As membranas de EC desidratado foram cortadas em pedaços de aproximadamente 3 mg, em seguida colocadas por um período de 24 h mergulhadas em N-etil maleimido (NEM). Os marcadores, 5- e 16-doxil ácido steárico (5-, 16-DSA) , 5- e 16-doxyl methyl stearate (5-, 16-DMS), além do marcador análogo do colesterol, 5α-Androstano, todos contendo um anel do radical nitróxido, foram adquiridos da Sigma Chem. Co. (St Luis, MO). Uma pequena alíquota (0,5 μL) dos marcadores, dissolvido em solução de etanol (5 mg/mL), foram então aplicados sobre cinco placas de petri. Após colocamos as membranas úmidas nas placas, a fim de assegurar a marcação do EC, repetidas passagens das membranas sobre as placas foram efetuadas. Feito isso, as amostras marcadas foram suspensas em 100 μL de solução contendo tampão salino acetato (10 mM acetato, pH 5.1) e a requerida porcentagem de etanol (0–70%, v/v). As amostras permaneceram nesta solução por um período de 1,5 - 2 h, para que o EC pudesse ser submetido aos efeitos do etanol. Em seguida introduzimos o EC ainda úmido dentro de tubos capilares que fechados foram levados para as medidas de RPE.

Medidas do Teor de Solvente nas Amostras de EC

As medidas de hidratação do EC nas soluções foram realizadas separadamente a fim de verificar o teor de etanol presente nas membranas hidratadas. O procedimento foi análogo ao seguido para a marcação do EC, então pesamos as membranas umedecidas pela solução (EC + solvente) e em seguida as levamos para o dessecador por 48 h, restabelecendo o seu peso antes da hidratação. Pesamos então as membranas desidratadas e calculamos as percentagens de solvente (água/etanol) presente nas amostras.

Espectrômetro

O equipamento por nós utilizado foi um espectrômetro Bruker ESP300 equipado com uma cavidade ressonante ER4102 ST operando em banda X (~9.4 GHz).
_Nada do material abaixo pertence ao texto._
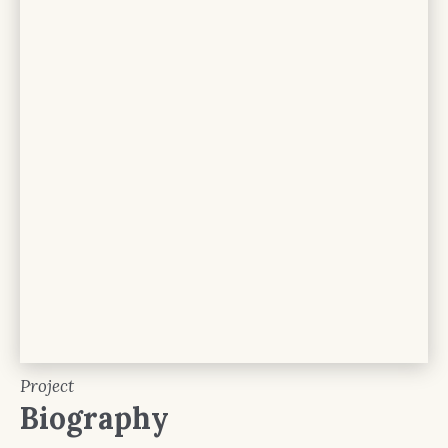
Project
Biography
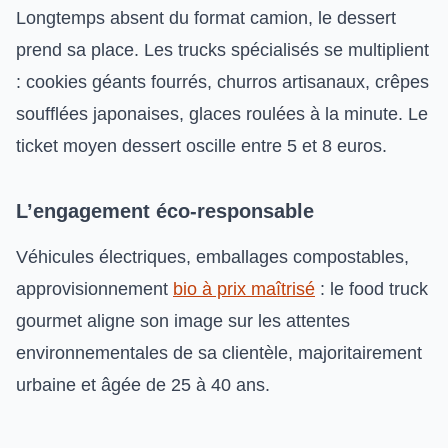
Longtemps absent du format camion, le dessert
prend sa place. Les trucks spécialisés se multiplient
: cookies géants fourrés, churros artisanaux, crêpes
soufflées japonaises, glaces roulées à la minute. Le
ticket moyen dessert oscille entre 5 et 8 euros.
L’engagement éco-responsable
Véhicules électriques, emballages compostables,
approvisionnement
bio à prix maîtrisé
: le food truck
gourmet aligne son image sur les attentes
environnementales de sa clientèle, majoritairement
urbaine et âgée de 25 à 40 ans.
A análise dos espectros obtidos experimentalmente foi feita utilizando um programa denominado Non-Linear Least-Squares (NLLS), o qual permite realizar simulações espectrais a partir de dados experimentais, além da possibilidade de ajustar espectros com duas populações de marcadores com diferentes estados de mobilidade e em ambientes de polaridade diferentes.
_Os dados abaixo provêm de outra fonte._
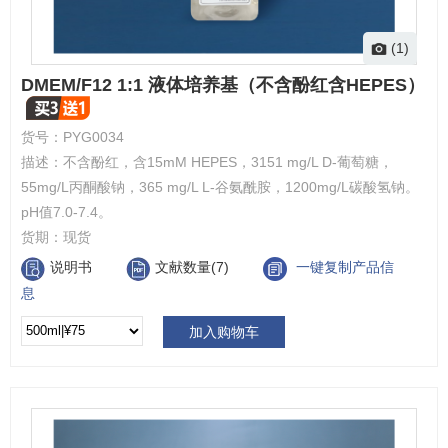
(1)
DMEM/F12 1:1 液体培养基（不含酚红含HEPES）
货号：
PYG0034
描述：
不含酚红，含15mM HEPES，3151 mg/L D-葡萄糖，
55mg/L丙酮酸钠，365 mg/L L-谷氨酰胺，1200mg/L碳酸氢钠。
pH值7.0-7.4。
货期：
现货
说明书
文献数量(7)
一键复制产品信
息
加入购物车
Os espectros de RPE apresentaram duas componentes (1 e 2) nas amostras (0%) controle e uma terceira componente (3) nas amostras tratadas com etanol, indicando três populações distintas de marcadores no EC. Um modelo de três componentes utilizado na simulação dos dados de RPE descreveu satisfatoriamente os espectros experimentais, permitindo a determinação dos graus de mobilidade de cada componente separadamente, bem como suas populações relativas em função da concentração de etanol. Com o aumento da concentração de etanol pôde ser observada uma tendência, não significativa para um nível de significância de 5%, em aumentar a fluidez lipídica das bicamadas do EC e um aumento da quantidade de marcadores livres no solvente. Indicando que o etanol foi capaz de extrair os lipídios da membrana. O marcador 5a androstano é o que sai mais facilmente da membrana. O estearato de metila 5-DMS foi o de mais difícil extração dado o seu alto grau de hidrofobicidade e o marcador contendo o grupo carboxílico 5-DSA sofre um nível de extração intermediário.
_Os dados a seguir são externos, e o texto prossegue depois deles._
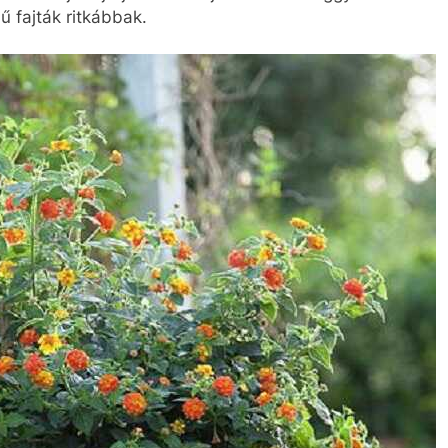
ű fajták ritkábbak.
O efeito observado mais importante foi o de extração dos lipídios da membrana por parte do solvente. Os dados obtidos com diferentes marcadores lipídicos indicaram que o marcador análogo do colesterol, 5a androstano, é o que sai mais facilmente da membrana. O estearato de metila 5-DMS foi o de mais difícil extração dado o seu alto grau de hidrofobicidade e o marcador contendo o grupo carboxílico 5-DSA sofre um nível de extração intermediário.